Con el tiempo las lluvias menguaron y mis piernas estaban listas para caminar. Calculé que en el mes que me quedaba de tiempo podría ver alrededor de 6 o 7 lugares, quedándome en cada uno unos 4 días. Bueno, resulta que se transformaron en 3 destinos. Rishikesh, Delhi y Varanasi. Una semana en Rishikesh, otra en Delhi y más de 10 días en Varanasi. De nuevo, los tiempos no eran los de una viajera oficial. Los tiempos se transformaron en mi ritmo. En cada uno de estos 3 lugares me hubiese quedado varios días más, semanas o meses, pero cada uno fue una etapa nueva del recorrido. India es generosa como una madre primeriza, no descansa, no deja de estimular. En India aprendí a caminar.

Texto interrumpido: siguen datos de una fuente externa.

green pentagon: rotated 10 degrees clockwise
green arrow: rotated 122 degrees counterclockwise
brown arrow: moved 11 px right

Con muy pocas ganas pero por esas cosas en donde no hay con qué darle a las burocracias internacionales, tuve que irme del país. Mi visa vencía. Como el viaje se alargó y esto no estaba en mis planes, pensé en lo bien que me podría llegar a hacer el mar y el sol después de tanta nube, y decidí que Tailandia sería la siguiente estación. Llegué y lloré. ¿Dónde está mi chai? Me faltan los estímulos indios, me faltan las situaciones inimaginables en cada esquina, me faltan las miradas de ojos negros.

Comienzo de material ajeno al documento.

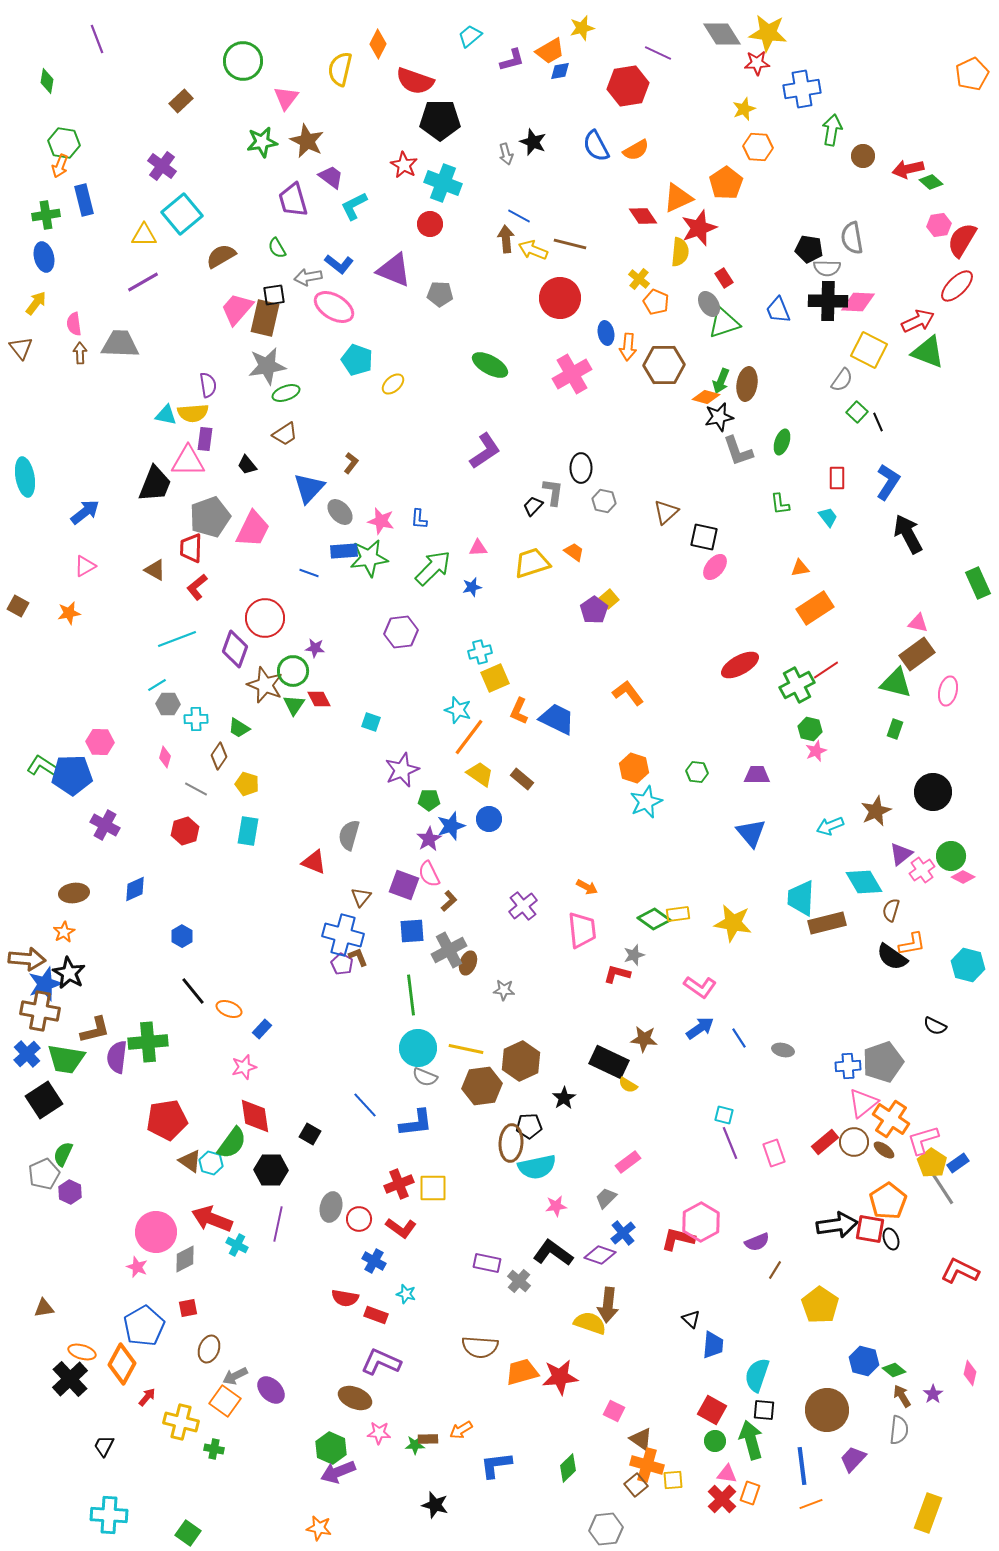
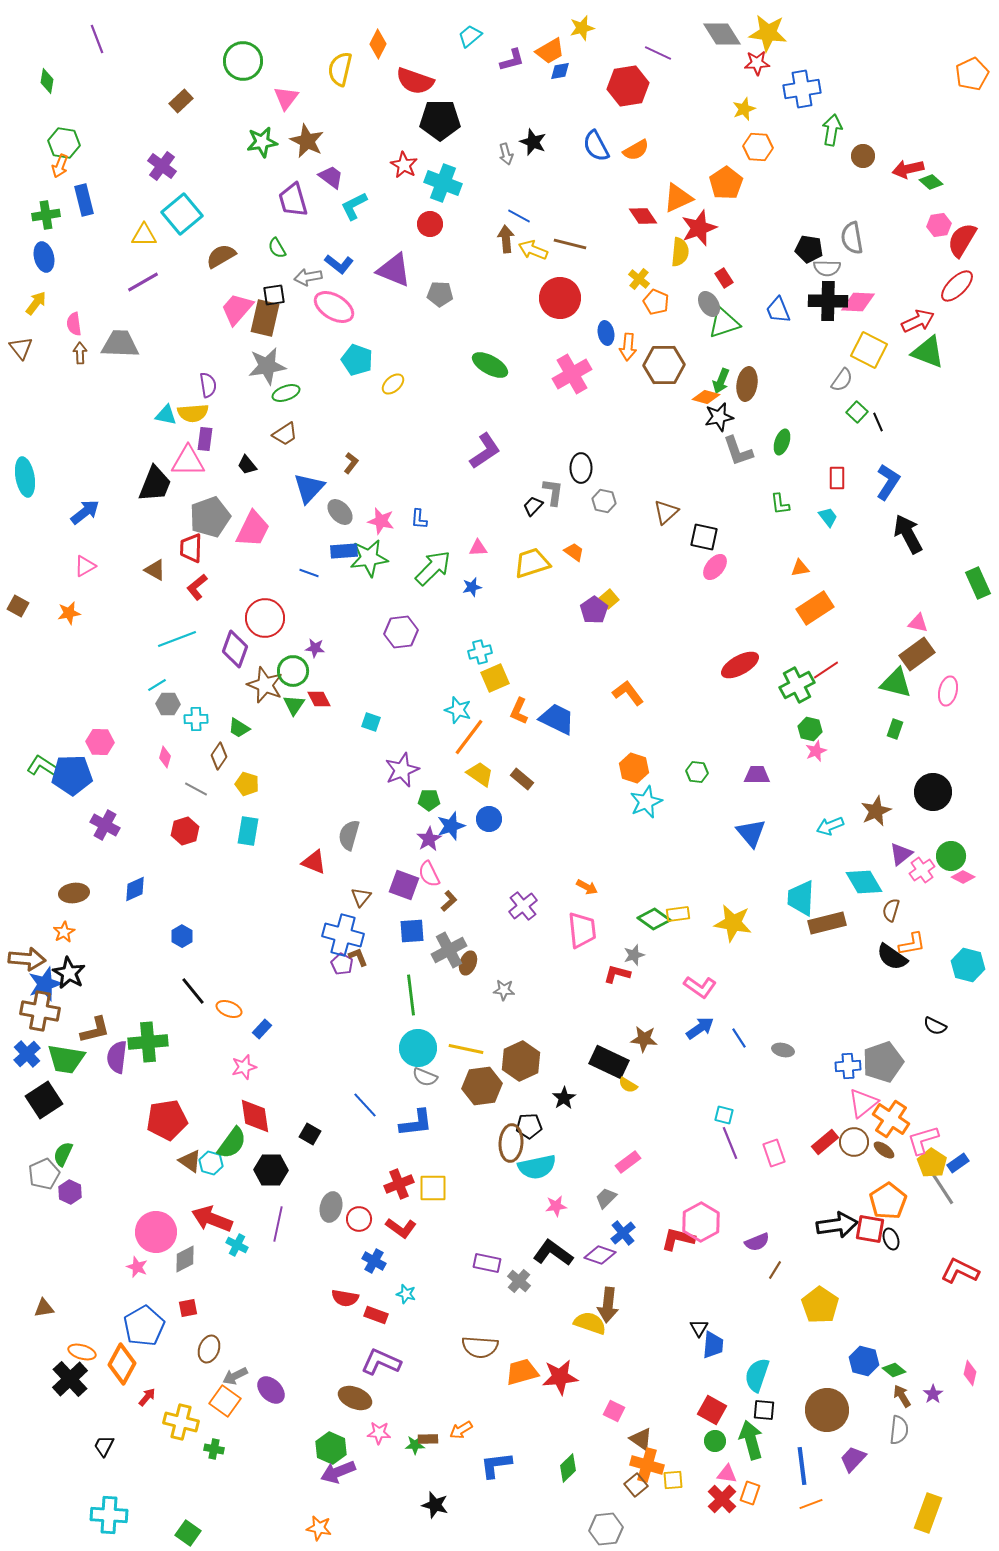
black triangle at (691, 1319): moved 8 px right, 9 px down; rotated 18 degrees clockwise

Pero como la vida no da puntada sin hilo, y porque tal vez el destino sea una fatalidad, después de dar un par de vueltas por Tailandia sin encontrar un lugar donde me sintiera cómoda, en el lugar menos pensado, en Pattaya, la ciudad del pecado ruso y la liberalidad tailandesa, encontré un pequeño hogar, un gueto de amigos rusos que viven entre la bohemia y el consumo, pero que me abrieron la puerta con un inglés limitado y un corazón enorme. Y me recuerdan mi origen eslavo y me enseñan palabras en ruso, y me explican el significado de mi apellido. Encontré mi ritmo, la cadencia de mi mochila, la búsqueda de mi ser que mi cuerpo intenta acompañar. La felicidad de ser una viajera y de estar encontrando el estilo propio. Pertenezco, sí, a mí son, pertenezco.